Pasien PDP Corona dari Bayongbong Garut Sempat Kabur dari RSUD, Aparat Panik

379
1

BAYONGBONG – Seorang pasien dalam pengawasan (PDP) Covid-19 yang sedang dirawat di ruang isolasi RSUD dr Slamet Garut kabur,  Sabtu malam (28/3).

Kaburnya pasien ini membuat aparat keamanan panik, dan berusaha mencari keberadaan pria berumur 20 tahun ini.

Baca juga : Garut tak Jadi Karantina Wilayah, Tapi Perketat Perbatasan

Setelah beberapa jam dicari,  akhirnya pasien tersebut berhasil ditemukan di rumahnya di wilayah Kecamatan Bayongbong.

Komandan Koramil Bayongbong, Kapten Infanteri Jaja mengatakan  warga yang PDP Covid-19 ini masuk ruang isolasi pada Sabtu siang (28/3) sekitar pukul 13.00. Warga ini dibawa oleh tim penanganan virus corona ke rumah sakit karena mengalami demam dan muntah-muntah usai pulang bekerja dari Bogor.

“Pas menjelang malam, sekitar magrib kita menerima informasi bahwa pasien tersebut kabur dari ruang isolasi,” ujarnya, Minggu (29/3).

Jaja menerangkan untuk saat ini, pasien PDP virus corona yang sempat kabur sudah dirawat kembali di ruang isolasi RSUD dr Slamet Garut.

Menurut dia,  berdasarkan informasi yang diterima, sebelum masuk rumh sakit,  pasien pada Kamis (26/3) datang ke Puskesmas Bayongbong untuk berobat karena mengalami demam, sakit tenggorokan, sesak nafas, lemah, nyeri otot, mual,nyeri abodemen, sakit menelan, dan susah makan. “Pasien ini juga sempat dirawat di puskesmas dan setelah itu dirujuk ke rumah sakit, karena gejalanya mirip corona, “ katanya.

Terkait aksi kaburnya pasien dari ruang isolasi, kata Jaja, pasien mengaku takut di ruang isolasi sehingga merencanakan aksi pelarian diri. Pasien saat itu di ruang isolasi, kepada petugas yang berjaga izin pergi ke toilet namun tidak pernah kembali lagi.

Dari informasi yang diterimanya, di ruang isolasi tersebut memang tidak terdapat toilet sehingga harus menuju toilet yang lokasinya cukup jauh dari ruang isolasi.

“Sebetulnya di rumah sakit juga orang tua pasien ini ada menunggu di luar, tapi pasien tetap kabur. Saat kabur ia mengaku menggunakan elf dan ojek untuk bisa sampai di rumahnya,” jelas dia.

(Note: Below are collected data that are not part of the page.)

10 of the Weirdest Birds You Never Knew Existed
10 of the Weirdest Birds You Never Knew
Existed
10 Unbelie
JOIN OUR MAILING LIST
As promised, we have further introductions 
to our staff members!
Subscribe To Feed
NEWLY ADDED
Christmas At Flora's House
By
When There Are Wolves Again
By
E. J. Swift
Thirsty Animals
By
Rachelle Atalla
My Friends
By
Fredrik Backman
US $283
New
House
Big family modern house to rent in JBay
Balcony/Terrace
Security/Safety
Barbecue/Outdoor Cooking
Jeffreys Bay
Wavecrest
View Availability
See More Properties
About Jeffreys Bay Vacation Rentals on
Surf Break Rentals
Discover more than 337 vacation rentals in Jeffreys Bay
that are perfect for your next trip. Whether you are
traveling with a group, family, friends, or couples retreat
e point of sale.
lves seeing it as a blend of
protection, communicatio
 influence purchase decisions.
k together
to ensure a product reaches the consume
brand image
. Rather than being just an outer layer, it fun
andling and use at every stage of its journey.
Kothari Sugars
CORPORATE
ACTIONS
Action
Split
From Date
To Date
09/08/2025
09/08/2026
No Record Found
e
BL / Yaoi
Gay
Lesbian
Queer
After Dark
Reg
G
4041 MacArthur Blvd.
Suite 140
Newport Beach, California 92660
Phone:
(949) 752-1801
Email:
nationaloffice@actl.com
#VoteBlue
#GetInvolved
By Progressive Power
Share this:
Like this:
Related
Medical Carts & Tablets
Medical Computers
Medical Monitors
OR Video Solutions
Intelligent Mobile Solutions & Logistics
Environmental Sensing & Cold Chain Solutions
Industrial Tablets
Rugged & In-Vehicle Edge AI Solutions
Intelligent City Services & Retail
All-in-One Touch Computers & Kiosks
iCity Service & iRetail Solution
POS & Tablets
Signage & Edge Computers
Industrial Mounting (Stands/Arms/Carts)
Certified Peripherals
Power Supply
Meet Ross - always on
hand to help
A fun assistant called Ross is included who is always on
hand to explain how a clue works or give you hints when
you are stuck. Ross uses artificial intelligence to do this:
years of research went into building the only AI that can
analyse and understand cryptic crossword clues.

Terpisah, Juru Bicara Pusat Informasi dan Koordinasi Covid-19 Kabupaten Garut, Ricky R Darajat membantah adanya pasien virus corona yang melarikan diri dari ruang isolasi.

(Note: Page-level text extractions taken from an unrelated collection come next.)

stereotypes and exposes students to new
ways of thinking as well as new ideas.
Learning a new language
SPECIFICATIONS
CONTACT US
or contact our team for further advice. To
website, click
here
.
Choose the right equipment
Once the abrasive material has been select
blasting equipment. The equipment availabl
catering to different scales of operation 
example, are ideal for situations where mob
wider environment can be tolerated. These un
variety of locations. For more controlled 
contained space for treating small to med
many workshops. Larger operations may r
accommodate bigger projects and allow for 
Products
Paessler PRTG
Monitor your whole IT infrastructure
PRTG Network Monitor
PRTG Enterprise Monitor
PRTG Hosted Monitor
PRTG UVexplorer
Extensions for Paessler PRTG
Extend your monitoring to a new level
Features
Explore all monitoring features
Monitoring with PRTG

Baca juga : Rusunawa Pemkab Garut Dipake Tempat Isolasi ODP Corona

Menurut dia,  pasien laki-laki berusia 20 tahun itu,  bukan kabur tetapi pulang ke rumahnya. Pasien juga belum tentu positif corona.  Pihaknya menetapkan sebagai PDP karena riwat perjalanan yang telah dilakukan pasien tersebut.

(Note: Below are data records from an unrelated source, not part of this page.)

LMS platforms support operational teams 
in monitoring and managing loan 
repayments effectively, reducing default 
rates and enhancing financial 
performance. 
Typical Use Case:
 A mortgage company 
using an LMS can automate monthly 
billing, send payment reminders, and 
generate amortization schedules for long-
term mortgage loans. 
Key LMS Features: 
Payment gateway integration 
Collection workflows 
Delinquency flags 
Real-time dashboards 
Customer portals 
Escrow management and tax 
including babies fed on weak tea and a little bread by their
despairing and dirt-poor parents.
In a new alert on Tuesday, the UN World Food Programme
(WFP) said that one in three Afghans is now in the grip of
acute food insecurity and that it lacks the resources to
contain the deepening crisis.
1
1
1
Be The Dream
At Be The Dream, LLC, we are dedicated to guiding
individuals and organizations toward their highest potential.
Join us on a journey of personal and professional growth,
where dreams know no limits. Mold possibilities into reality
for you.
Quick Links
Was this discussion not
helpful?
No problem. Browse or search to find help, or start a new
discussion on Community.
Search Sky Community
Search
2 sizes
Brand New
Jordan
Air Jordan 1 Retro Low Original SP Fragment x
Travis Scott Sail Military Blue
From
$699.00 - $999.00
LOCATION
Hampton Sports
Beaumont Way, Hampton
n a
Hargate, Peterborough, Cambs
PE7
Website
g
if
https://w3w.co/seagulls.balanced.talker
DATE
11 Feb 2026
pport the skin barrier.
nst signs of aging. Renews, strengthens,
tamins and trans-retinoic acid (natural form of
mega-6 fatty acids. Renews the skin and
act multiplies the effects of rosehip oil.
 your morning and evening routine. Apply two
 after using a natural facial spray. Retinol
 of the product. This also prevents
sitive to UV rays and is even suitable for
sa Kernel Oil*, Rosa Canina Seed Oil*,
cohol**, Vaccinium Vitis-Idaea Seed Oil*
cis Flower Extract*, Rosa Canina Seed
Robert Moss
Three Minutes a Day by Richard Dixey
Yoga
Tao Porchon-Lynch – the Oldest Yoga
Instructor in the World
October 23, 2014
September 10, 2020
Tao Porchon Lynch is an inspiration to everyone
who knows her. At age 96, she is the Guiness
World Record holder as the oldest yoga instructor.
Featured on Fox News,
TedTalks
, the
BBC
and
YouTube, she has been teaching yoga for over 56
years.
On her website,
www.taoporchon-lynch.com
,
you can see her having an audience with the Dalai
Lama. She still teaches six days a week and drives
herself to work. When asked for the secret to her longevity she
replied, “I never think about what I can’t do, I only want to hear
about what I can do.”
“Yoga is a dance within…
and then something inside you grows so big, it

“Saat ini sudah di rumah sakit lagi.  Pasien juga punya penyakit penyerta,” paparnya. (yna)

Loading...
loading...

1 KOMENTAR

  1. Mau hadiah total sampai 1M 😱
    Buruan join di situsjadul.com dengan TCoin !
    Pendaftaran akan di buka hari ini tanggal 30 Maret 2020
    Atau ikuti babak kualifikasi untuk menangkan tiketnya !

    Untuk Info lebih lanjut silahkan Kunjungi roadto1billion.com
    Jangan lewatkan kesempatan menjadi Milyarder 😎

LEAVE A REPLY

Please enter your comment!
Please enter your name here

This site uses Akismet to reduce spam. Learn how your comment data is processed.